[Document structure recognition data]

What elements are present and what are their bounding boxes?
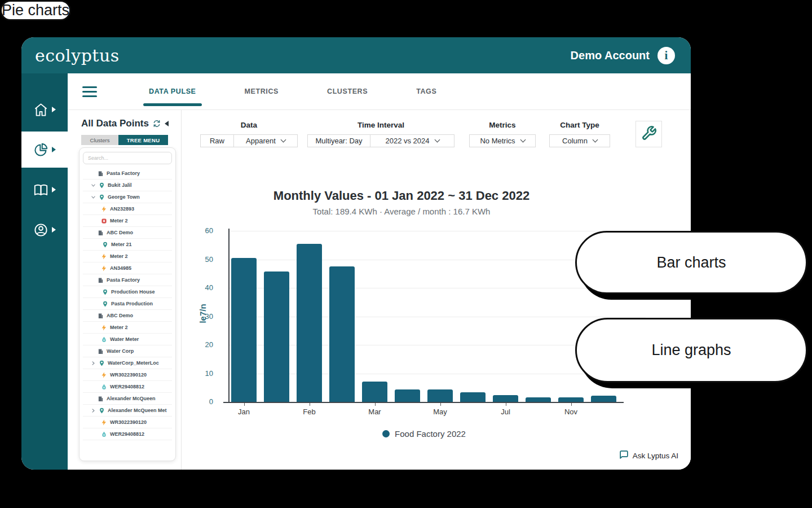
tree-item-water-corp[interactable]: Water Corp <box>83 345 172 357</box>
pie-chart-icon <box>33 142 48 157</box>
menu-icon[interactable] <box>82 86 97 97</box>
tree-item-bukit-jalil[interactable]: Bukit Jalil <box>83 179 172 191</box>
home-icon <box>33 102 48 117</box>
sidebar-item-home[interactable] <box>21 91 68 128</box>
bar-3[interactable] <box>297 244 322 402</box>
building-icon <box>98 348 104 354</box>
bar-7[interactable] <box>427 389 453 402</box>
tree-item-george-town[interactable]: George Town <box>83 191 172 203</box>
sidebar-item-account[interactable] <box>21 212 68 248</box>
tree-item-alexander-mcqueen[interactable]: Alexander McQueen <box>83 393 172 405</box>
app-logo: ecolyptus <box>35 46 120 65</box>
tree-item-wer29408812[interactable]: WER29408812 <box>83 428 172 440</box>
building-icon <box>98 170 104 177</box>
chevron-right-icon <box>91 408 96 413</box>
x-tick-label-nov: Nov <box>554 408 588 416</box>
sidebar-item-charts[interactable] <box>21 132 68 168</box>
bar-9[interactable] <box>493 395 518 402</box>
x-axis-line <box>223 402 624 403</box>
tree-item-pasta-factory[interactable]: Pasta Factory <box>83 168 172 179</box>
tree-item-an232893[interactable]: AN232893 <box>83 203 172 215</box>
tree-item-wr3022390120[interactable]: WR3022390120 <box>83 417 172 428</box>
tree-item-label: Production House <box>111 289 155 295</box>
tab-metrics[interactable]: METRICS <box>245 73 279 110</box>
pin-icon <box>99 408 105 414</box>
tree-item-meter-2[interactable]: Meter 2 <box>83 322 172 334</box>
pin-icon <box>99 182 105 189</box>
tree-column: All Data Points Clusters TREE MENU Pasta… <box>68 110 182 470</box>
bar-5[interactable] <box>362 382 387 402</box>
tab-tree-menu[interactable]: TREE MENU <box>118 135 168 145</box>
tree-item-label: WER29408812 <box>110 384 144 389</box>
tree-item-label: George Town <box>108 194 140 200</box>
callout-bar-charts: Bar charts <box>575 231 807 294</box>
bar-6[interactable] <box>395 389 420 402</box>
tree-item-label: Pasta Factory <box>107 170 140 176</box>
tree-item-label: ABC Demo <box>107 313 133 318</box>
bar-8[interactable] <box>460 392 486 402</box>
x-tick-label-may: May <box>423 408 457 416</box>
chevron-down-icon <box>91 195 96 200</box>
tree-item-label: Alexander McQueen <box>107 396 156 401</box>
bar-12[interactable] <box>591 396 616 402</box>
tab-data-pulse[interactable]: DATA PULSE <box>149 73 196 110</box>
tree-item-pasta-factory[interactable]: Pasta Factory <box>83 274 172 286</box>
tree-item-abc-demo[interactable]: ABC Demo <box>83 227 172 239</box>
water-icon <box>101 431 107 437</box>
tree-list: Pasta FactoryBukit JalilGeorge TownAN232… <box>83 168 172 440</box>
tab-clusters[interactable]: Clusters <box>81 135 118 145</box>
chevron-right-icon <box>52 187 56 192</box>
topnav: DATA PULSEMETRICSCLUSTERSTAGS <box>149 73 436 110</box>
bar-1[interactable] <box>231 258 257 402</box>
bar-4[interactable] <box>329 266 355 402</box>
tree-item-wr3022390120[interactable]: WR3022390120 <box>83 369 172 381</box>
tree-item-an34985[interactable]: AN34985 <box>83 262 172 274</box>
tree-item-label: Bukit Jalil <box>108 182 132 188</box>
tree-item-meter-21[interactable]: Meter 21 <box>83 239 172 251</box>
bolt-icon <box>101 265 107 271</box>
legend-dot <box>382 430 390 437</box>
tree-item-wer29408812[interactable]: WER29408812 <box>83 381 172 393</box>
tree-item-label: WaterCorp_MeterLoc <box>108 360 159 366</box>
tree-item-water-meter[interactable]: Water Meter <box>83 334 172 345</box>
tree-item-label: Meter 2 <box>110 253 128 259</box>
pin-icon <box>102 301 108 307</box>
tree-item-label: Water Meter <box>110 336 139 342</box>
refresh-icon[interactable] <box>153 120 161 128</box>
y-tick-label: 10 <box>193 369 213 378</box>
tree-item-abc-demo[interactable]: ABC Demo <box>83 310 172 322</box>
gridline <box>228 288 646 288</box>
search-input[interactable] <box>83 152 172 164</box>
x-tick-label-jul: Jul <box>489 408 523 416</box>
tree-header: All Data Points <box>81 118 181 129</box>
info-icon[interactable]: i <box>657 47 675 64</box>
collapse-icon[interactable] <box>165 121 169 126</box>
bar-10[interactable] <box>526 397 551 402</box>
y-tick-label: 60 <box>193 226 213 235</box>
tree-item-meter-2[interactable]: Meter 2 <box>83 251 172 262</box>
tree-item-label: WER29408812 <box>110 431 144 437</box>
tree-item-pasta-production[interactable]: Pasta Production <box>83 298 172 310</box>
water-icon <box>101 336 107 343</box>
ask-ai-button[interactable]: Ask Lyptus AI <box>619 450 678 462</box>
x-tick-mark <box>440 403 442 406</box>
bar-2[interactable] <box>264 271 289 402</box>
x-tick-mark <box>375 403 376 406</box>
legend-label: Food Factory 2022 <box>395 429 466 439</box>
tree-item-meter-2[interactable]: Meter 2 <box>83 215 172 227</box>
y-tick-label: 40 <box>193 283 213 292</box>
topbar: DATA PULSEMETRICSCLUSTERSTAGS <box>68 73 691 110</box>
tree-item-label: WR3022390120 <box>110 372 147 378</box>
tree-item-alexander-mcqueen-met[interactable]: Alexander McQueen Met <box>83 405 172 417</box>
tab-clusters[interactable]: CLUSTERS <box>327 73 368 110</box>
bar-11[interactable] <box>558 397 584 402</box>
sidebar-item-library[interactable] <box>21 172 68 208</box>
water-icon <box>101 384 107 390</box>
tree-item-watercorp-meterloc[interactable]: WaterCorp_MeterLoc <box>83 357 172 369</box>
account-area[interactable]: Demo Account i <box>571 47 675 64</box>
tree-item-production-house[interactable]: Production House <box>83 286 172 298</box>
chevron-right-icon <box>52 147 56 152</box>
building-icon <box>98 396 104 402</box>
tab-tags[interactable]: TAGS <box>416 73 436 110</box>
x-tick-label-mar: Mar <box>358 408 392 416</box>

◆ Exercise instructions: Show each line of the data that contains the string "chevron".

◆ Solution for this exercise:
chevron-right-icon <box>91 408 96 413</box>
chevron-down-icon <box>91 195 96 200</box>
chevron-right-icon <box>52 187 56 192</box>
chevron-right-icon <box>52 147 56 152</box>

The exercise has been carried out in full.